▶ Brief
Set down the material exactly. Keep every line.

▶ Records shown
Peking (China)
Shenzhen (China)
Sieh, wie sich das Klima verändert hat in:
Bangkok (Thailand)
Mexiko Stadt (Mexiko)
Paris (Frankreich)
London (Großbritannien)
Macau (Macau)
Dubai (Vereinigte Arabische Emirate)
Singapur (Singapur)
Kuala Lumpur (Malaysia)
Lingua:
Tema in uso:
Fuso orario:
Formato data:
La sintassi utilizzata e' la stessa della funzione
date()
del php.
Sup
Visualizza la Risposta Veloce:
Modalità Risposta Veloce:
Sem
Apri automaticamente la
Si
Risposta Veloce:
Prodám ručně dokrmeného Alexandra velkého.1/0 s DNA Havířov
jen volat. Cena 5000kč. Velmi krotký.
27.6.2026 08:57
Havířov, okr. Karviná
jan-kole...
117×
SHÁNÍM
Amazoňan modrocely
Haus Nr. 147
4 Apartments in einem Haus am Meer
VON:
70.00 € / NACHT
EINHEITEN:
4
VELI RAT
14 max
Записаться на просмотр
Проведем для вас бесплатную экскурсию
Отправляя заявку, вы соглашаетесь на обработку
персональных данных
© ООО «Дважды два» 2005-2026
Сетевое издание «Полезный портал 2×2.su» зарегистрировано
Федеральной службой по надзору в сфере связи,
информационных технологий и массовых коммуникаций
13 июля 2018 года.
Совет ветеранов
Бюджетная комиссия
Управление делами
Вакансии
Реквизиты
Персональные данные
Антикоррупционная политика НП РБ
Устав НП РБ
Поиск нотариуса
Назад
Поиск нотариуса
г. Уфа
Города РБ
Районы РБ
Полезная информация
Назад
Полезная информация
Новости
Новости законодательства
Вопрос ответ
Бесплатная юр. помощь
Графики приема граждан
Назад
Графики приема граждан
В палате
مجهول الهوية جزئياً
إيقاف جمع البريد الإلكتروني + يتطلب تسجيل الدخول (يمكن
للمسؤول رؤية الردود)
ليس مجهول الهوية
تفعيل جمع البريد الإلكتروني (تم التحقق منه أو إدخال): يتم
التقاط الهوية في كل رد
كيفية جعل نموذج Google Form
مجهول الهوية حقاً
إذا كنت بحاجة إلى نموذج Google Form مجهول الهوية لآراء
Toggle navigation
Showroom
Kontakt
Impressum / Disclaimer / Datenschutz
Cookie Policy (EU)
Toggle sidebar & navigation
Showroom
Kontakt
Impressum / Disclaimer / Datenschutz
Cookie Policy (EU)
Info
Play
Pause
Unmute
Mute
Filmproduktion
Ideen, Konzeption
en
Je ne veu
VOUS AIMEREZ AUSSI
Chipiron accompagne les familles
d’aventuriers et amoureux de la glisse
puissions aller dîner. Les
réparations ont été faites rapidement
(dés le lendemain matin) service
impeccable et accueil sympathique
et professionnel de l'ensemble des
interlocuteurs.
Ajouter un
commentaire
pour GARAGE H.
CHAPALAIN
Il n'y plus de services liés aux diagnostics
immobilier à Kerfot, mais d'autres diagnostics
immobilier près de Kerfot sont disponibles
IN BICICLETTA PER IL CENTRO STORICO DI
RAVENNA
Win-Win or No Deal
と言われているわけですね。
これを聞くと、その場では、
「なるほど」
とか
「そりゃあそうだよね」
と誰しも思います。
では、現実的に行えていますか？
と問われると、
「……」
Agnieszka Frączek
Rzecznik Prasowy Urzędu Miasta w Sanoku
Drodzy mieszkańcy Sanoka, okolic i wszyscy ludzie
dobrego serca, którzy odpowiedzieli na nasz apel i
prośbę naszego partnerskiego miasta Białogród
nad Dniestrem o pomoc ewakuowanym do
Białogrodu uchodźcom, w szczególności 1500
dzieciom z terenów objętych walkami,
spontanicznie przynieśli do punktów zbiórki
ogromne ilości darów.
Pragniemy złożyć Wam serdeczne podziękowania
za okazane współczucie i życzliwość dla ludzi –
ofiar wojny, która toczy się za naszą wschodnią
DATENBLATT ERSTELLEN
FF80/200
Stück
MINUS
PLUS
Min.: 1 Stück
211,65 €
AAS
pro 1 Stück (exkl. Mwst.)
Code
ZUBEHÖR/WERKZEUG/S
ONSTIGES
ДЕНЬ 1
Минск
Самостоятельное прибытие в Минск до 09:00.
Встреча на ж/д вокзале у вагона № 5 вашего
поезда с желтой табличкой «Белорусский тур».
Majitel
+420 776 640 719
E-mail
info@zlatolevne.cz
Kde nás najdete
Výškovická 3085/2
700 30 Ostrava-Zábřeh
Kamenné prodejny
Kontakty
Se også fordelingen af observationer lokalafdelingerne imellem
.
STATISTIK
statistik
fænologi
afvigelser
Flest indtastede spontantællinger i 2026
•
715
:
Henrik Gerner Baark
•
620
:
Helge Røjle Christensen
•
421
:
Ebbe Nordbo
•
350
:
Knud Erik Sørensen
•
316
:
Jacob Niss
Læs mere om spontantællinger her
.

▶ Response for this exercise
Peking (China)
Shenzhen (China)
Sieh, wie sich das Klima verändert hat in:
Bangkok (Thailand)
Mexiko Stadt (Mexiko)
Paris (Frankreich)
London (Großbritannien)
Macau (Macau)
Dubai (Vereinigte Arabische Emirate)
Singapur (Singapur)
Kuala Lumpur (Malaysia)
Lingua:
Tema in uso:
Fuso orario:
Formato data:
La sintassi utilizzata e' la stessa della funzione
date()
del php.
Sup
Visualizza la Risposta Veloce:
Modalità Risposta Veloce:
Sem
Apri automaticamente la
Si
Risposta Veloce:
Prodám ručně dokrmeného Alexandra velkého.1/0 s DNA Havířov
jen volat. Cena 5000kč. Velmi krotký.
27.6.2026 08:57
Havířov, okr. Karviná
jan-kole...
117×
SHÁNÍM
Amazoňan modrocely
Haus Nr. 147
4 Apartments in einem Haus am Meer
VON:
70.00 € / NACHT
EINHEITEN:
4
VELI RAT
14 max
Записаться на просмотр
Проведем для вас бесплатную экскурсию
Отправляя заявку, вы соглашаетесь на обработку
персональных данных
© ООО «Дважды два» 2005-2026
Сетевое издание «Полезный портал 2×2.su» зарегистрировано
Федеральной службой по надзору в сфере связи,
информационных технологий и массовых коммуникаций
13 июля 2018 года.
Совет ветеранов
Бюджетная комиссия
Управление делами
Вакансии
Реквизиты
Персональные данные
Антикоррупционная политика НП РБ
Устав НП РБ
Поиск нотариуса
Назад
Поиск нотариуса
г. Уфа
Города РБ
Районы РБ
Полезная информация
Назад
Полезная информация
Новости
Новости законодательства
Вопрос ответ
Бесплатная юр. помощь
Графики приема граждан
Назад
Графики приема граждан
В палате
مجهول الهوية جزئياً
إيقاف جمع البريد الإلكتروني + يتطلب تسجيل الدخول (يمكن
للمسؤول رؤية الردود)
ليس مجهول الهوية
تفعيل جمع البريد الإلكتروني (تم التحقق منه أو إدخال): يتم
التقاط الهوية في كل رد
كيفية جعل نموذج Google Form
مجهول الهوية حقاً
إذا كنت بحاجة إلى نموذج Google Form مجهول الهوية لآراء
Toggle navigation
Showroom
Kontakt
Impressum / Disclaimer / Datenschutz
Cookie Policy (EU)
Toggle sidebar & navigation
Showroom
Kontakt
Impressum / Disclaimer / Datenschutz
Cookie Policy (EU)
Info
Play
Pause
Unmute
Mute
Filmproduktion
Ideen, Konzeption
en
Je ne veu
VOUS AIMEREZ AUSSI
Chipiron accompagne les familles
d’aventuriers et amoureux de la glisse
puissions aller dîner. Les
réparations ont été faites rapidement
(dés le lendemain matin) service
impeccable et accueil sympathique
et professionnel de l'ensemble des
interlocuteurs.
Ajouter un
commentaire
pour GARAGE H.
CHAPALAIN
Il n'y plus de services liés aux diagnostics
immobilier à Kerfot, mais d'autres diagnostics
immobilier près de Kerfot sont disponibles
IN BICICLETTA PER IL CENTRO STORICO DI
RAVENNA
Win-Win or No Deal
と言われているわけですね。
これを聞くと、その場では、
「なるほど」
とか
「そりゃあそうだよね」
と誰しも思います。
では、現実的に行えていますか？
と問われると、
「……」
Agnieszka Frączek
Rzecznik Prasowy Urzędu Miasta w Sanoku
Drodzy mieszkańcy Sanoka, okolic i wszyscy ludzie
dobrego serca, którzy odpowiedzieli na nasz apel i
prośbę naszego partnerskiego miasta Białogród
nad Dniestrem o pomoc ewakuowanym do
Białogrodu uchodźcom, w szczególności 1500
dzieciom z terenów objętych walkami,
spontanicznie przynieśli do punktów zbiórki
ogromne ilości darów.
Pragniemy złożyć Wam serdeczne podziękowania
za okazane współczucie i życzliwość dla ludzi –
ofiar wojny, która toczy się za naszą wschodnią
DATENBLATT ERSTELLEN
FF80/200
Stück
MINUS
PLUS
Min.: 1 Stück
211,65 €
AAS
pro 1 Stück (exkl. Mwst.)
Code
ZUBEHÖR/WERKZEUG/S
ONSTIGES
ДЕНЬ 1
Минск
Самостоятельное прибытие в Минск до 09:00.
Встреча на ж/д вокзале у вагона № 5 вашего
поезда с желтой табличкой «Белорусский тур».
Majitel
+420 776 640 719
E-mail
info@zlatolevne.cz
Kde nás najdete
Výškovická 3085/2
700 30 Ostrava-Zábřeh
Kamenné prodejny
Kontakty
Se også fordelingen af observationer lokalafdelingerne imellem
.
STATISTIK
statistik
fænologi
afvigelser
Flest indtastede spontantællinger i 2026
•
715
:
Henrik Gerner Baark
•
620
:
Helge Røjle Christensen
•
421
:
Ebbe Nordbo
•
350
:
Knud Erik Sørensen
•
316
:
Jacob Niss
Læs mere om spontantællinger her
.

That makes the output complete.